3 – Le beylik de Titeri : sa région est pauvre et ne versait en impôt que des moutons.
4 – Le beylik de Sebou :
- 1.000 paires d’huile,
- 1.000 quintaux de figures,
- 100 quintaux de cire,
- 500 SAA (q.) de blé,
- 500 SAA (q.) d’orge.
(5) Sur ces multiples impôts voir A. TEMIMI, op. cit.
(6) Pour la collecte des impôts, le beylik mobilise plusieurs Mhalas en s’appuyant sur les tribus zouaves.
- Les Mhalas de l’ouest exercent au mois d’avril,
- les Mhalas de Titeri exercent en été et durant trois mois,
-les Mhalas de l’Est exercent au début de l’été et durant six mois.
(7) Le beylik de Constantine a connu durant la période (1772-1836) plusieurs assassinats et des changements rapides avec une vingtaine de beys successifs alors que de 1713-1792 seuls cinq beys ont été désignés. Pour de plus amples détails voir Leïla BABÉS, op. cit.
(8) II faut rappeler que l’administration française pour organiser le territoire algérien a pris en 1863 comme base la tribu et cela afin de la maintenir au sol, de la contrôler et donc de la désorganiser. Puis elle a crée le système de douar qui est doté d’une djemaa (sorte de Conseil) présidé par le caïd.

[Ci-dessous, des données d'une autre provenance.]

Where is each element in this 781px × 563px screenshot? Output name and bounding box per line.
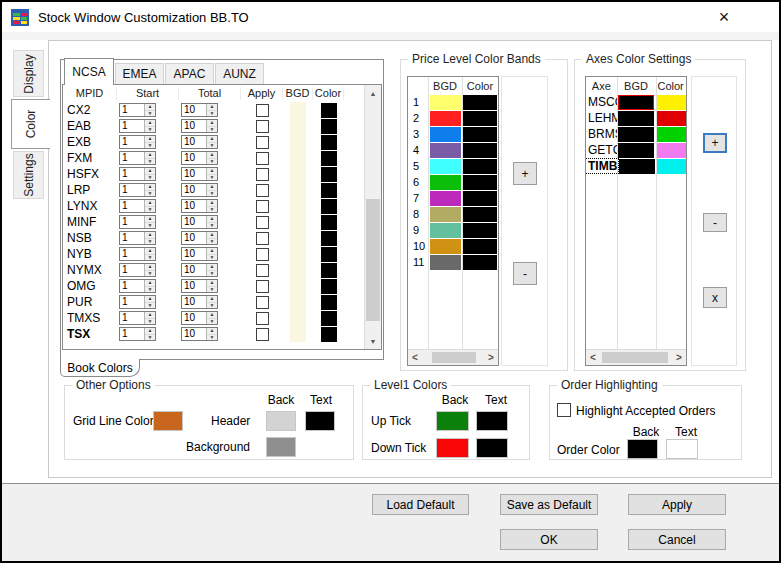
start-spinner[interactable]: 1▲▼ [119, 119, 156, 133]
total-spinner[interactable]: 10▲▼ [181, 295, 218, 309]
apply-checkbox[interactable] [256, 136, 269, 149]
band-bgd-swatch[interactable] [430, 95, 461, 110]
apply-checkbox[interactable] [256, 152, 269, 165]
total-spinner[interactable]: 10▲▼ [181, 215, 218, 229]
save-as-default-button[interactable]: Save as Default [500, 494, 598, 515]
spinner-down-icon[interactable]: ▼ [145, 303, 155, 309]
total-spinner[interactable]: 10▲▼ [181, 327, 218, 341]
total-spinner[interactable]: 10▲▼ [181, 151, 218, 165]
color-swatch[interactable] [321, 215, 337, 230]
color-swatch[interactable] [321, 103, 337, 118]
order-text-swatch[interactable] [666, 439, 698, 459]
spinner-down-icon[interactable]: ▼ [145, 319, 155, 325]
spinner-down-icon[interactable]: ▼ [207, 239, 217, 245]
cancel-button[interactable]: Cancel [628, 529, 726, 550]
total-spinner[interactable]: 10▲▼ [181, 247, 218, 261]
band-color-swatch[interactable] [463, 127, 497, 142]
band-color-swatch[interactable] [463, 191, 497, 206]
total-spinner[interactable]: 10▲▼ [181, 119, 218, 133]
axe-bgd-swatch[interactable] [618, 111, 654, 126]
spinner-down-icon[interactable]: ▼ [207, 335, 217, 341]
scroll-up-icon[interactable]: ▲ [365, 85, 381, 101]
vertical-scrollbar[interactable]: ▲ ▼ [364, 85, 381, 349]
apply-checkbox[interactable] [256, 296, 269, 309]
band-bgd-swatch[interactable] [430, 159, 461, 174]
color-swatch[interactable] [321, 327, 337, 342]
apply-checkbox[interactable] [256, 312, 269, 325]
band-color-swatch[interactable] [463, 255, 497, 270]
axe-color-swatch[interactable] [656, 111, 686, 126]
bgd-swatch[interactable] [290, 230, 306, 246]
band-color-swatch[interactable] [463, 223, 497, 238]
axe-bgd-swatch[interactable] [618, 95, 654, 110]
down-tick-back-swatch[interactable] [436, 438, 469, 458]
spinner-down-icon[interactable]: ▼ [207, 223, 217, 229]
down-tick-text-swatch[interactable] [476, 438, 508, 458]
color-swatch[interactable] [321, 263, 337, 278]
start-spinner[interactable]: 1▲▼ [119, 327, 156, 341]
start-spinner[interactable]: 1▲▼ [119, 151, 156, 165]
band-bgd-swatch[interactable] [430, 255, 461, 270]
bgd-swatch[interactable] [290, 278, 306, 294]
color-swatch[interactable] [321, 135, 337, 150]
bgd-swatch[interactable] [290, 262, 306, 278]
apply-checkbox[interactable] [256, 264, 269, 277]
spinner-down-icon[interactable]: ▼ [145, 271, 155, 277]
up-tick-back-swatch[interactable] [436, 411, 469, 431]
band-bgd-swatch[interactable] [430, 207, 461, 222]
spinner-down-icon[interactable]: ▼ [207, 319, 217, 325]
bgd-swatch[interactable] [290, 118, 306, 134]
spinner-down-icon[interactable]: ▼ [145, 159, 155, 165]
spinner-down-icon[interactable]: ▼ [145, 175, 155, 181]
tab-emea[interactable]: EMEA [115, 63, 164, 85]
start-spinner[interactable]: 1▲▼ [119, 215, 156, 229]
remove-band-button[interactable]: - [513, 262, 537, 285]
add-axe-button[interactable]: + [703, 133, 727, 153]
tab-display[interactable]: Display [13, 50, 44, 97]
start-spinner[interactable]: 1▲▼ [119, 167, 156, 181]
scrollbar-thumb[interactable] [432, 352, 476, 363]
add-band-button[interactable]: + [513, 162, 537, 185]
start-spinner[interactable]: 1▲▼ [119, 183, 156, 197]
total-spinner[interactable]: 10▲▼ [181, 103, 218, 117]
spinner-down-icon[interactable]: ▼ [145, 191, 155, 197]
scroll-down-icon[interactable]: ▼ [365, 333, 381, 349]
background-swatch[interactable] [266, 437, 296, 457]
ok-button[interactable]: OK [500, 529, 598, 550]
band-color-swatch[interactable] [463, 111, 497, 126]
start-spinner[interactable]: 1▲▼ [119, 263, 156, 277]
apply-checkbox[interactable] [256, 232, 269, 245]
horizontal-scrollbar[interactable]: < > [586, 349, 686, 365]
axe-bgd-swatch[interactable] [618, 143, 654, 158]
color-swatch[interactable] [321, 183, 337, 198]
total-spinner[interactable]: 10▲▼ [181, 199, 218, 213]
bgd-swatch[interactable] [290, 150, 306, 166]
axe-label[interactable]: TIMB [586, 159, 618, 173]
color-swatch[interactable] [321, 247, 337, 262]
spinner-down-icon[interactable]: ▼ [145, 287, 155, 293]
apply-checkbox[interactable] [256, 184, 269, 197]
start-spinner[interactable]: 1▲▼ [119, 103, 156, 117]
axe-color-swatch[interactable] [656, 127, 686, 142]
color-swatch[interactable] [321, 151, 337, 166]
color-swatch[interactable] [321, 119, 337, 134]
spinner-down-icon[interactable]: ▼ [145, 143, 155, 149]
band-bgd-swatch[interactable] [430, 239, 461, 254]
grid-line-color-swatch[interactable] [153, 411, 183, 431]
tab-aunz[interactable]: AUNZ [215, 63, 264, 85]
axe-label[interactable]: LEHM [586, 111, 617, 125]
horizontal-scrollbar[interactable]: < > [408, 349, 498, 365]
total-spinner[interactable]: 10▲▼ [181, 135, 218, 149]
axe-label[interactable]: MSCO [586, 95, 617, 109]
start-spinner[interactable]: 1▲▼ [119, 231, 156, 245]
start-spinner[interactable]: 1▲▼ [119, 279, 156, 293]
apply-checkbox[interactable] [256, 120, 269, 133]
band-color-swatch[interactable] [463, 175, 497, 190]
bgd-swatch[interactable] [290, 134, 306, 150]
header-text-swatch[interactable] [305, 411, 335, 431]
spinner-down-icon[interactable]: ▼ [207, 159, 217, 165]
scroll-right-icon[interactable]: > [672, 350, 686, 365]
scroll-right-icon[interactable]: > [484, 350, 498, 365]
apply-checkbox[interactable] [256, 104, 269, 117]
header-back-swatch[interactable] [266, 411, 296, 431]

Enfin avec l’avènement de la république en 1890 l’administration française a créé les communes mixtes et les communes de plein exercice peuplées en majorité de colons.
(9) Voir C. COLLOT, op. cit.
(10) Généralement les notables ( cheikh, mufti, caïd, cadi, etc. . .) ne veulent pas envoyer leurs enfants au service militaire, de sorte qu’ils recourent à des remplaçants, en offrant à de jeunes volontaires 1.500 F ; on les appelle d’ailleurs les hommes de 1.500 F.

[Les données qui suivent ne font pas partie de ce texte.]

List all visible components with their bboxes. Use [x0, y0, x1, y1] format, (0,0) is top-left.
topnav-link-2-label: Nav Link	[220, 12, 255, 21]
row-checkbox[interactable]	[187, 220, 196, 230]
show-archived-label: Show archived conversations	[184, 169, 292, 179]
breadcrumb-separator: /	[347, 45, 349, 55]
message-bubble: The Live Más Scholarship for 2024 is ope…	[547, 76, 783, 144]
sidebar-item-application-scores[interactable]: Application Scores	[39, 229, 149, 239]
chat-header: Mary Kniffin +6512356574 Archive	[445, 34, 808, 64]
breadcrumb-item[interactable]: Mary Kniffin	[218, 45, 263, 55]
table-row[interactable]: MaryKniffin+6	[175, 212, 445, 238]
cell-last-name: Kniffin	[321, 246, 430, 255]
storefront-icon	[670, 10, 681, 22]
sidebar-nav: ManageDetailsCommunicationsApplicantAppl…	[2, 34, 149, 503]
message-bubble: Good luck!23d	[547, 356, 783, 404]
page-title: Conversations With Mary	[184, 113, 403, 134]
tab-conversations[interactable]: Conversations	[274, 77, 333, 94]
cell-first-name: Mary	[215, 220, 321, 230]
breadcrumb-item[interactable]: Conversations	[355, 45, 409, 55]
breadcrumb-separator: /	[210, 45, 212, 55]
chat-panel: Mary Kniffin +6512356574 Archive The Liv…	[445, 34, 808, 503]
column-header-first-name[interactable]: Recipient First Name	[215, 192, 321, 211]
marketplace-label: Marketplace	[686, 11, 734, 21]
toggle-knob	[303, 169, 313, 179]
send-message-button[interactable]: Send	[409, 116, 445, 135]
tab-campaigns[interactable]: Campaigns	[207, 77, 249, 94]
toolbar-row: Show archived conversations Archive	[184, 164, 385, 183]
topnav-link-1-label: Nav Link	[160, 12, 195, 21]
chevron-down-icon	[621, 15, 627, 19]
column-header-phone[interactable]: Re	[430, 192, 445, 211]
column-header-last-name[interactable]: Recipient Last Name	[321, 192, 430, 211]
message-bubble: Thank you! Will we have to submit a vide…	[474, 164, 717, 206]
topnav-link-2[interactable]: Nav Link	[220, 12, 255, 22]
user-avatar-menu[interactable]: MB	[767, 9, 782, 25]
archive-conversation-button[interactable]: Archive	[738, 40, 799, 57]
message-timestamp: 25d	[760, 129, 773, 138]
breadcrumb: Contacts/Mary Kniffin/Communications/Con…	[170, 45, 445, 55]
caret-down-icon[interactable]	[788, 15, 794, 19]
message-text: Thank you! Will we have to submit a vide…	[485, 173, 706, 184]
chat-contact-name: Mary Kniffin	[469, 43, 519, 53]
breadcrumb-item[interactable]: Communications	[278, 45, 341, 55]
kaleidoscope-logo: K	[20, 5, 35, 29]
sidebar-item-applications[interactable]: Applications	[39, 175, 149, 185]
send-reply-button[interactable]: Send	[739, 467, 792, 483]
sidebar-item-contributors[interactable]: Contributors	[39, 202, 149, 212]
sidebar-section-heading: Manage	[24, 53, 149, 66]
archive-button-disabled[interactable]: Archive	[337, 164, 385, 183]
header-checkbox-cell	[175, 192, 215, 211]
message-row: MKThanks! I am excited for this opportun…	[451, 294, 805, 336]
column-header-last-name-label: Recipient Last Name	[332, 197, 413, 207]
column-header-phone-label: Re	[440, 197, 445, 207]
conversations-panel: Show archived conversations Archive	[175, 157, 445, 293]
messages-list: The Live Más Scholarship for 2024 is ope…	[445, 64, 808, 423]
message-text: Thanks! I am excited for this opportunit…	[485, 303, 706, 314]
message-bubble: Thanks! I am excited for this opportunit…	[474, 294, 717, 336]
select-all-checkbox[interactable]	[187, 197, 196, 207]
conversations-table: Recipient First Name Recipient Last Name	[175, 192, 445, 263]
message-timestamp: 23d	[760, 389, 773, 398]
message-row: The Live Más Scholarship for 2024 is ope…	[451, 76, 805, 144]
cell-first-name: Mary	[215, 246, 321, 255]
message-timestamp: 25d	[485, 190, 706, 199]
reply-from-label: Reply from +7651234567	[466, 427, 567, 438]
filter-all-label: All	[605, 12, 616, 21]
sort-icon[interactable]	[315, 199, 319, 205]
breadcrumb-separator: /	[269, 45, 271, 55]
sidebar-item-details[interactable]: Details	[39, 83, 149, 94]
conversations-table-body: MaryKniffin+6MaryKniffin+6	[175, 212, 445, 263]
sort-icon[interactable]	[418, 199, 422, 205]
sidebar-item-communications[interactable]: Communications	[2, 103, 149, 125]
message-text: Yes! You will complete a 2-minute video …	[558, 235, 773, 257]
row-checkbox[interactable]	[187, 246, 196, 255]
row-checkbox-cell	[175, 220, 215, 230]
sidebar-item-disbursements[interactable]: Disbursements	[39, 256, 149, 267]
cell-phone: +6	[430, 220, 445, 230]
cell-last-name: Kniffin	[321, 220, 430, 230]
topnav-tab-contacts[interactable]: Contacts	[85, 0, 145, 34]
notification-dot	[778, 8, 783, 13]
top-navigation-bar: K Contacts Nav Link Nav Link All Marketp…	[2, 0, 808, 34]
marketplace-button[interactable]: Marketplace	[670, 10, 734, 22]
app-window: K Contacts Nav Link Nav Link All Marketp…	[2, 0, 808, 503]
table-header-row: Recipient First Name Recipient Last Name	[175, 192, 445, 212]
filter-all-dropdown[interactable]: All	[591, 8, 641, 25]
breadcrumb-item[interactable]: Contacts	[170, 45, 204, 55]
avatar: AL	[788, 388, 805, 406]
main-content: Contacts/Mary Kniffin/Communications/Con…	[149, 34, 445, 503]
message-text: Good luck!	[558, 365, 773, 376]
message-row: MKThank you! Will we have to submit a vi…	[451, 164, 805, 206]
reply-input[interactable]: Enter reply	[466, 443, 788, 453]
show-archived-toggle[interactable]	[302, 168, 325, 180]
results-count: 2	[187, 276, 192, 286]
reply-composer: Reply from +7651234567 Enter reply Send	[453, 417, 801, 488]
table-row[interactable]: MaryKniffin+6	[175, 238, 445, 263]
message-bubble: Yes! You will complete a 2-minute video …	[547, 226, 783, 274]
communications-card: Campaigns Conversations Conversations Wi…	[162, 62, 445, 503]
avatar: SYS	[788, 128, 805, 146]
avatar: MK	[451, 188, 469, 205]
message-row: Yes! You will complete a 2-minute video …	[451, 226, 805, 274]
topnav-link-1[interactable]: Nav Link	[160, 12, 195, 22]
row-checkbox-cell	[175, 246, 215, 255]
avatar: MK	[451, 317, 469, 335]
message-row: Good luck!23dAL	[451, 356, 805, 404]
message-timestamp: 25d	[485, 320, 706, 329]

(11) Sur les 721 caïds des communes exerçant en 1937, une centaine sont issus de familles appartenant à la noblesse guerrière ou djouads, 200 de familles de la noblesse religieuse ou chorga, 350 de la petite bourgeoisie rurale, 60 autres sont d’anciens officiers de l’armée française. Voir à ce propos C. COLLOT, op. cit.
(12) Exemple : le Senatus-Consulte du 22 avril 1863 ; loi Warnier 26 juillet 1873.
(13) Nombre de douars et de représentants indigènes en 1895
Voir pour de plus amples informations les archives nationales d’Outre-Mer et les archives du gouvernement général, Aix-en-Provence K K 17.
(14) Les Algériens paient jusqu’en 1918 des impôts directs et indirects de type européen, plus des impôts arabes auxquels s’ajoutent des corvées (gardiennage des forêts, lutte contre les sauterelles, transport, etc…).
(15) Selon l’arrêté du 8 Mars 1826 et du 29 Avril 1927 le corps des caïds se divisait en 6 rangs
- 6ème rang le caïd perçoit 6.000 F
- 5ème rang le caïd perçoit 6.500 F
- 4ème rang le caïd perçoit 7.000 F
- 3ème rang le caïd perçoit 7.600 F
- 2ème rang le caïd perçoit 8.400 F
- rang spécial le caïd perçoit 12.000 F.
L’agha perçoit en plus 3.600 F et le bachagha 6.000 F. Voir J. DARGNAC, L’administration de commune mixtes en Algérie, 1927.
(16) On compte 13 caïds chez les Michri et 6 chez les Gaba à Tebessa, 10 chez les Bardiaf à M’Sila.